"Amerika" | Sojourners

"Amerika"

At about the time this magazine reaches most subscribers, ABC's 12-hour miniseries "Amerika" will be fouling the airwaves. There is a certain irony in the fact that the "Amerika" chest-thumping call to arms arrives just as the neo-Spartan cult of the mercenary is beginning to crumble in the White House. The networks are always just behind the trends. But then again "Amerika" could be just what Reagan's doctor ordered. "Amerika" star Kris Kristofferson is certainly a more salable "national hero" than Ollie North.

However the series' effects may play out in the current White House tragicomedy, the battle for (and against) "Amerika" has already established some frightening precedents--and a few small but hopeful ones--in the political struggle for American popular culture.

From its very inception, "Amerika" has been a blunt instrument in the hands of America's Far Right propagandists. The idea for the series began with the Los Angeles Herald-Examiner's right-wing columnist Ben Stein, formerly a speech-writer in the Nixon-Ford White House.

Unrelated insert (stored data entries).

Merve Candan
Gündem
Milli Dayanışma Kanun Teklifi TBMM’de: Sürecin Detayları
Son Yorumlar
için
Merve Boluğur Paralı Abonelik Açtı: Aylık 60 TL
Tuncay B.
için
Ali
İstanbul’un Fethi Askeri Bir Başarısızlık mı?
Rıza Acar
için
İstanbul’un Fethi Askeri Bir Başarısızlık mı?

Writing in 1983, just before the airing of ABC's mega-death melodrama "The Day After," Stein suggested that if the network was going to scare the public about a little thing like total thermonuclear war then it should also be "balanced" enough to show what might happen in a world without our friend Mr. Nuke. He pitched a TV movie showing what life would be like if the Soviet Union invaded and conquered the U.S.A. Stein recommended the title "In Red America" and eventually sold a 10-page outline to ABC production mogul Brandon Stoddard. The wheels of Hollywood began grinding.